■ Task instructions
Where in the listing does the string "endpoint" appear? Copy every line that holds it.

■ Dataset records
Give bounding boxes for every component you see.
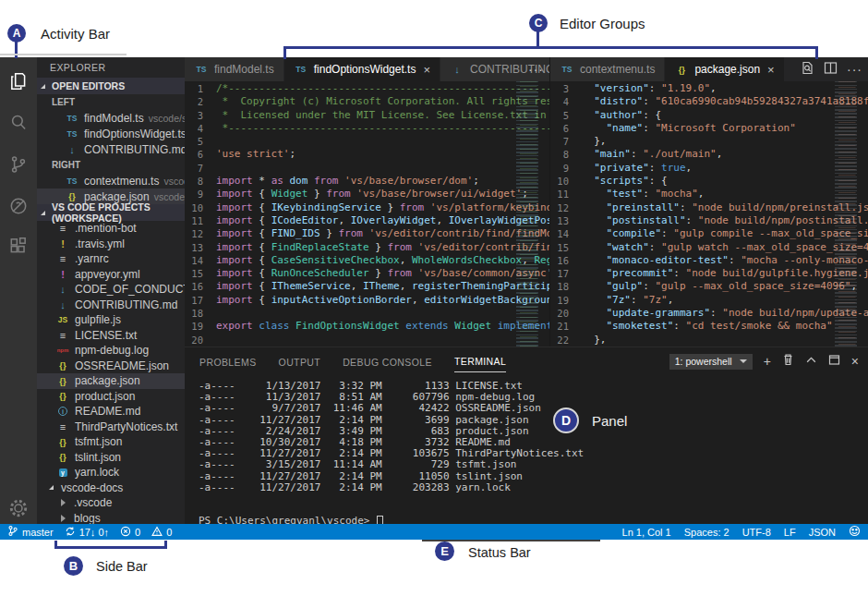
code-line: 8import * as dom from 'vs/base/browser/d… — [185, 175, 549, 188]
settings-gear-icon[interactable] — [0, 490, 37, 527]
folder-item[interactable]: vscode-docs — [37, 480, 185, 496]
collapse-panel-icon[interactable] — [805, 353, 817, 370]
line-number: 7 — [550, 135, 582, 148]
editor-group-left[interactable]: TSfindModel.tsTSfindOptionsWidget.ts×↓CO… — [185, 57, 549, 347]
more-actions-icon[interactable]: ··· — [847, 61, 862, 78]
close-panel-icon[interactable]: × — [851, 353, 859, 370]
extensions-icon[interactable] — [0, 227, 37, 264]
status-smiley[interactable] — [849, 525, 861, 539]
panel-tab-output[interactable]: OUTPUT — [279, 351, 321, 372]
code-text: "preinstall": "node build/npm/preinstall… — [582, 201, 868, 214]
tab-package.json[interactable]: {}package.json× — [665, 57, 783, 81]
code-text: }, — [582, 135, 649, 148]
minimap[interactable] — [514, 81, 543, 347]
json-file-icon: {} — [55, 360, 70, 371]
tab-findModel.ts[interactable]: TSfindModel.ts — [185, 57, 283, 81]
tree-item[interactable]: iREADME.md — [37, 404, 185, 420]
code-text: "precommit": "node build/gulpfile.hygien… — [582, 267, 868, 280]
source-control-icon[interactable] — [0, 146, 37, 183]
folder-item[interactable]: .vscode — [37, 495, 185, 511]
code-editor[interactable]: 3 "version": "1.19.0",4 "distro": "610ca… — [550, 81, 868, 347]
line-number: 11 — [185, 214, 216, 227]
tree-item[interactable]: npmnpm-debug.log — [37, 343, 185, 359]
code-line: 4 *-------------------------------------… — [185, 122, 549, 135]
split-editor-icon[interactable] — [824, 61, 838, 79]
panel-tab-debug-console[interactable]: DEBUG CONSOLE — [343, 351, 432, 372]
panel-tab-terminal[interactable]: TERMINAL — [454, 350, 506, 372]
ts-file-icon: TS — [65, 129, 79, 139]
tab-findOptionsWidget.ts[interactable]: TSfindOptionsWidget.ts× — [284, 57, 440, 81]
tree-item[interactable]: {}tslint.json — [37, 450, 185, 466]
status-git-branch[interactable]: master — [7, 525, 54, 539]
status-bar-left: master17↓ 0↑00 — [7, 525, 172, 539]
status-error[interactable]: 0 — [120, 526, 140, 539]
tree-item-name: blogs — [74, 512, 101, 524]
status-sync[interactable]: 17↓ 0↑ — [65, 526, 109, 539]
open-editor-item[interactable]: TSfindOptionsWidget.tsvsco... — [37, 126, 185, 141]
tree-item-name: LICENSE.txt — [75, 329, 137, 342]
terminal-select[interactable]: 1: powershell — [669, 354, 753, 370]
open-editors-header[interactable]: OPEN EDITORS — [37, 78, 185, 94]
tree-item[interactable]: yyarn.lock — [37, 465, 185, 480]
status-spaces-2[interactable]: Spaces: 2 — [684, 527, 729, 538]
more-actions-icon[interactable]: ··· — [528, 61, 544, 78]
code-line: 20 "update-grammars": "node build/npm/up… — [550, 307, 868, 320]
open-preview-icon[interactable] — [801, 61, 814, 79]
editor-actions: ··· — [801, 57, 862, 81]
close-icon[interactable]: × — [423, 63, 430, 77]
line-number: 4 — [550, 95, 582, 108]
status-ln-1-col-1[interactable]: Ln 1, Col 1 — [622, 527, 671, 538]
search-icon[interactable] — [0, 104, 37, 141]
terminal[interactable]: -a---- 1/13/2017 3:32 PM 1133 LICENSE.tx… — [199, 381, 864, 524]
chevron-collapsed-icon — [61, 499, 66, 506]
folder-item[interactable]: blogs — [37, 511, 185, 525]
kill-terminal-icon[interactable] — [782, 353, 794, 370]
code-text: *---------------------------------------… — [216, 122, 549, 135]
code-text: "author": { — [582, 109, 704, 122]
workspace-header[interactable]: VS CODE PROJECTS (WORKSPACE) — [37, 204, 185, 221]
panel-tab-problems[interactable]: PROBLEMS — [199, 351, 257, 372]
tree-item[interactable]: ↓CODE_OF_CONDUCT.md — [37, 282, 185, 298]
status-warning[interactable]: 0 — [151, 526, 172, 539]
tree-item[interactable]: ≡.yarnrc — [37, 251, 185, 267]
tree-item[interactable]: {}tsfmt.json — [37, 434, 185, 450]
code-text: import { IThemeService, ITheme, register… — [216, 280, 549, 293]
code-line: 14import { CaseSensitiveCheckbox, WholeW… — [185, 254, 549, 267]
code-text: "watch": "gulp watch --max_old_space_siz… — [582, 241, 868, 254]
maximize-panel-icon[interactable] — [828, 353, 840, 370]
code-line: 18 "gulp": "gulp --max_old_space_size=40… — [550, 280, 868, 293]
code-text: import { CaseSensitiveCheckbox, WholeWor… — [216, 254, 549, 267]
open-editor-item[interactable]: ↓CONTRIBUTING.mdvscode — [37, 141, 185, 157]
explorer-icon[interactable] — [0, 63, 37, 100]
new-terminal-icon[interactable]: + — [764, 353, 771, 370]
code-text — [216, 162, 259, 175]
tree-item[interactable]: {}product.json — [37, 389, 185, 405]
line-number: 4 — [185, 122, 216, 135]
code-text: "version": "1.19.0", — [582, 82, 759, 95]
status-utf-8[interactable]: UTF-8 — [742, 527, 771, 538]
tree-item[interactable]: ≡LICENSE.txt — [37, 328, 185, 344]
tree-item[interactable]: ↓CONTRIBUTING.md — [37, 298, 185, 313]
status-lf[interactable]: LF — [784, 527, 796, 538]
status-json[interactable]: JSON — [809, 527, 836, 538]
minimap[interactable] — [833, 81, 862, 347]
tree-item[interactable]: ≡ThirdPartyNotices.txt — [37, 420, 185, 435]
open-editor-item[interactable]: TScontextmenu.tsvscode/src/... — [37, 173, 185, 189]
tree-item[interactable]: !.travis.yml — [37, 237, 185, 252]
json-file-icon: {} — [55, 452, 70, 462]
tab-label: contextmenu.ts — [580, 63, 655, 76]
excl-y-file-icon: ! — [55, 238, 70, 249]
tab-contextmenu.ts[interactable]: TScontextmenu.ts — [550, 57, 664, 81]
code-editor[interactable]: 1/*-------------------------------------… — [185, 81, 549, 347]
code-text: "compile": "gulp compile --max_old_space… — [582, 227, 868, 240]
tree-item[interactable]: !appveyor.yml — [37, 267, 185, 283]
tree-item[interactable]: {}OSSREADME.json — [37, 359, 185, 374]
list-file-icon: ≡ — [55, 330, 70, 341]
editor-group-right[interactable]: TScontextmenu.ts{}package.json×···3 "ver… — [549, 57, 868, 347]
tree-item[interactable]: {}package.json — [37, 373, 185, 389]
debug-icon[interactable] — [0, 188, 37, 225]
open-editor-item[interactable]: TSfindModel.tsvscode/src/vs/... — [37, 110, 185, 126]
code-text: "smoketest": "cd test/smoke && mocha" — [582, 320, 868, 333]
close-icon[interactable]: × — [767, 63, 775, 77]
tree-item[interactable]: JSgulpfile.js — [37, 312, 185, 328]
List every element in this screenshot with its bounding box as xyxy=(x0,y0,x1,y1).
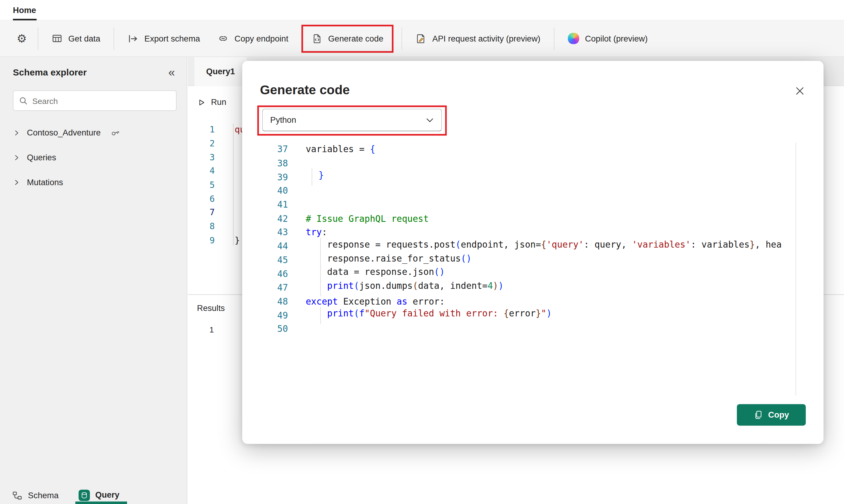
editor-line: 2 xyxy=(188,137,245,150)
line-number: 38 xyxy=(262,158,288,168)
chevron-right-icon xyxy=(13,154,21,162)
close-button[interactable] xyxy=(792,83,808,98)
copilot-label: Copilot (preview) xyxy=(585,34,648,43)
play-icon xyxy=(197,97,206,107)
chevron-right-icon xyxy=(13,179,21,186)
line-number: 37 xyxy=(262,144,288,155)
database-table-icon xyxy=(52,33,62,44)
ribbon-tab-bar: Home xyxy=(0,0,844,20)
indent-guide xyxy=(306,253,327,267)
settings-button[interactable]: ⚙ xyxy=(11,26,33,51)
tree-item-mutations[interactable]: Mutations xyxy=(0,170,187,195)
indent-guide xyxy=(306,281,327,295)
collapse-sidebar-icon[interactable]: « xyxy=(166,67,177,78)
bottom-tab-bar: Schema Query xyxy=(0,477,187,504)
tab-query[interactable]: Query xyxy=(78,489,120,501)
run-button[interactable]: Run xyxy=(197,97,227,107)
api-request-activity-button[interactable]: API request activity (preview) xyxy=(407,26,549,51)
editor-lines[interactable]: 1qu23456789} xyxy=(188,123,245,247)
results-header: Results xyxy=(197,303,225,313)
line-number: 5 xyxy=(188,180,215,190)
line-number: 43 xyxy=(262,227,288,238)
line-number: 39 xyxy=(262,172,288,182)
language-dropdown[interactable]: Python xyxy=(262,109,442,131)
code-file-icon xyxy=(311,33,322,44)
export-schema-button[interactable]: Export schema xyxy=(119,26,209,51)
line-number: 8 xyxy=(188,221,215,232)
copy-endpoint-label: Copy endpoint xyxy=(235,34,288,43)
editor-line: 6 xyxy=(188,192,245,206)
close-icon xyxy=(795,86,806,96)
tab-query-label: Query xyxy=(95,490,120,500)
line-number: 1 xyxy=(188,125,215,135)
code-line: 44response = requests.post(endpoint, jso… xyxy=(262,239,803,253)
copilot-button[interactable]: Copilot (preview) xyxy=(559,26,656,51)
tree-item-label: Queries xyxy=(27,153,56,162)
schema-explorer-sidebar: Schema explorer « Contoso_Adventure Quer… xyxy=(0,57,187,504)
chevron-down-icon xyxy=(425,115,434,125)
code-line: 49print(f"Query failed with error: {erro… xyxy=(262,308,803,322)
copy-button[interactable]: Copy xyxy=(737,404,806,426)
search-box[interactable] xyxy=(13,90,177,111)
code-line: 38 xyxy=(262,156,803,170)
indent-guide xyxy=(306,170,318,184)
tree-item-queries[interactable]: Queries xyxy=(0,145,187,170)
code-text: # Issue GraphQL request xyxy=(306,213,429,224)
chevron-right-icon xyxy=(13,129,21,137)
editor-line: 8 xyxy=(188,219,245,233)
results-row-number: 1 xyxy=(210,325,214,334)
line-number: 7 xyxy=(188,207,215,218)
generate-code-dialog: Generate code Python 37variables = {3839… xyxy=(242,61,824,444)
code-scrollbar[interactable] xyxy=(795,143,796,396)
link-icon xyxy=(217,33,229,44)
api-request-activity-label: API request activity (preview) xyxy=(432,34,540,43)
indent-guide xyxy=(306,267,327,281)
sidebar-header: Schema explorer « xyxy=(13,67,177,78)
code-text: try: xyxy=(306,227,327,238)
toolbar: ⚙ Get data Export schema Copy endpoint G… xyxy=(0,20,844,57)
toolbar-divider xyxy=(554,27,555,50)
line-number: 45 xyxy=(262,255,288,265)
editor-line: 3 xyxy=(188,150,245,164)
schema-diagram-icon xyxy=(12,490,23,501)
code-line: 40 xyxy=(262,184,803,198)
copy-icon xyxy=(754,410,764,420)
code-text: print(f"Query failed with error: {error}… xyxy=(306,308,552,322)
tab-schema-label: Schema xyxy=(28,491,58,500)
line-number: 3 xyxy=(188,152,215,162)
line-number: 50 xyxy=(262,324,288,334)
code-line: 41 xyxy=(262,198,803,212)
code-line: 43try: xyxy=(262,226,803,239)
code-text: data = response.json() xyxy=(306,267,445,281)
toolbar-divider xyxy=(38,27,38,50)
tree-item-contoso-adventure[interactable]: Contoso_Adventure xyxy=(0,121,187,145)
line-number: 42 xyxy=(262,213,288,224)
editor-line: 7 xyxy=(188,205,245,219)
dialog-code-lines: 37variables = {3839}404142# Issue GraphQ… xyxy=(262,143,803,337)
get-data-button[interactable]: Get data xyxy=(43,26,109,51)
get-data-label: Get data xyxy=(68,34,100,43)
tab-home[interactable]: Home xyxy=(13,0,36,20)
code-text: except Exception as error: xyxy=(306,296,445,307)
editor-line: 9} xyxy=(188,233,245,247)
dialog-code[interactable]: 37variables = {3839}404142# Issue GraphQ… xyxy=(262,143,803,337)
search-input[interactable] xyxy=(33,96,171,105)
line-number: 49 xyxy=(262,310,288,321)
line-number: 41 xyxy=(262,200,288,210)
generate-code-button[interactable]: Generate code xyxy=(303,26,392,51)
key-icon xyxy=(110,128,120,138)
copy-endpoint-button[interactable]: Copy endpoint xyxy=(209,26,297,51)
indent-guide xyxy=(306,308,327,322)
tab-schema[interactable]: Schema xyxy=(12,490,58,501)
line-number: 47 xyxy=(262,283,288,293)
line-number: 6 xyxy=(188,194,215,204)
editor-line: 5 xyxy=(188,178,245,192)
tree-item-label: Mutations xyxy=(27,178,63,187)
copy-label: Copy xyxy=(768,410,789,420)
code-line: 50 xyxy=(262,322,803,336)
code-text: } xyxy=(235,235,240,246)
generate-code-label: Generate code xyxy=(328,34,383,43)
tab-query1[interactable]: Query1 xyxy=(194,57,247,86)
code-line: 42# Issue GraphQL request xyxy=(262,212,803,226)
editor-line: 1qu xyxy=(188,123,245,137)
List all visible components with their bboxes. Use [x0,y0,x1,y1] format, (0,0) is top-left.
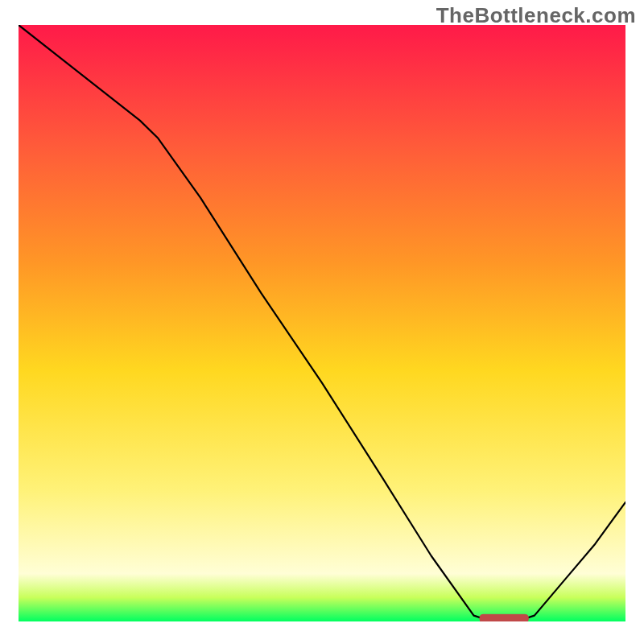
bottleneck-curve [19,25,625,621]
plot-area [19,25,625,621]
bottleneck-chart: TheBottleneck.com [0,0,644,644]
optimal-range-marker [480,614,528,621]
chart-svg [19,25,625,621]
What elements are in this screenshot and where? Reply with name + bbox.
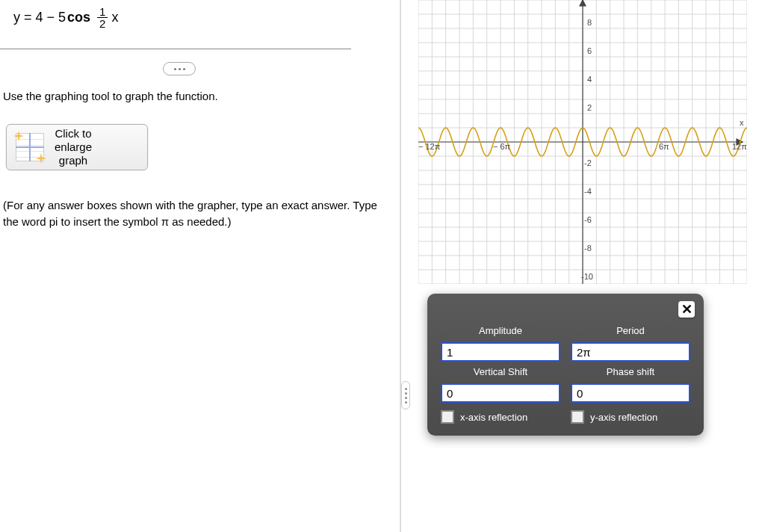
phshift-input[interactable] [571, 383, 690, 403]
close-icon[interactable]: ✕ [678, 301, 695, 318]
eq-fraction: 1 2 [97, 6, 108, 29]
y-reflection-label: y-axis reflection [590, 412, 657, 423]
x-reflection-label: x-axis reflection [460, 412, 527, 423]
period-label: Period [571, 325, 690, 338]
tick-y2: 2 [587, 103, 592, 112]
tick-yn6: -6 [584, 215, 592, 224]
tick-6pi: 6π [659, 142, 669, 151]
instruction-text: Use the graphing tool to graph the funct… [0, 84, 396, 109]
tick-y4: 4 [587, 75, 592, 84]
answer-hint: (For any answer boxes shown with the gra… [0, 193, 396, 235]
eq-prefix: y = 4 − 5 [13, 10, 66, 25]
tick-y6: 6 [587, 46, 592, 55]
eq-func: cos [67, 10, 90, 25]
divider [0, 49, 351, 49]
graph-svg [418, 0, 747, 284]
tick-yn2: -2 [584, 158, 592, 167]
tick-yn10: -10 [581, 272, 593, 281]
tick-y8: 8 [587, 18, 592, 27]
axis-x-label: x [740, 118, 744, 127]
vshift-label: Vertical Shift [441, 366, 560, 379]
graph-properties-panel: ✕ Amplitude Period Vertical Shift Phase … [427, 294, 704, 436]
tick-neg12pi: − 12π [418, 142, 440, 151]
frac-denominator: 2 [97, 18, 108, 29]
equation: y = 4 − 5 cos 1 2 x [0, 0, 396, 34]
pane-resize-handle[interactable] [401, 381, 410, 409]
graph-area[interactable]: x − 12π − 6π 6π 12π 8 6 4 2 -2 -4 -6 -8 … [418, 0, 747, 284]
x-reflection-checkbox[interactable] [441, 410, 454, 424]
frac-numerator: 1 [97, 6, 108, 18]
graph-thumbnail-icon [16, 133, 44, 161]
period-input[interactable] [571, 342, 690, 362]
amplitude-label: Amplitude [441, 325, 560, 338]
phshift-label: Phase shift [571, 366, 690, 379]
tick-yn4: -4 [584, 187, 592, 196]
more-options-button[interactable] [163, 62, 196, 75]
vshift-input[interactable] [441, 383, 560, 403]
enlarge-graph-button[interactable]: Click to enlarge graph [6, 124, 148, 170]
y-reflection-checkbox[interactable] [571, 410, 584, 424]
amplitude-input[interactable] [441, 342, 560, 362]
svg-marker-49 [580, 0, 586, 6]
eq-suffix: x [111, 10, 118, 25]
tick-neg6pi: − 6π [493, 142, 510, 151]
tick-12pi: 12π [732, 142, 747, 151]
enlarge-button-label: Click to enlarge graph [55, 127, 92, 167]
tick-yn8: -8 [584, 244, 592, 253]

■ Result of the exercise
copy-endpoint-label: Copy endpoint xyxy=(235,34,288,43)
code-line: 44response = requests.post(endpoint, jso… xyxy=(262,239,803,253)
toolbar: ⚙ Get data Export schema Copy endpoint G… xyxy=(0,20,844,57)
copy-endpoint-button[interactable]: Copy endpoint xyxy=(209,26,297,51)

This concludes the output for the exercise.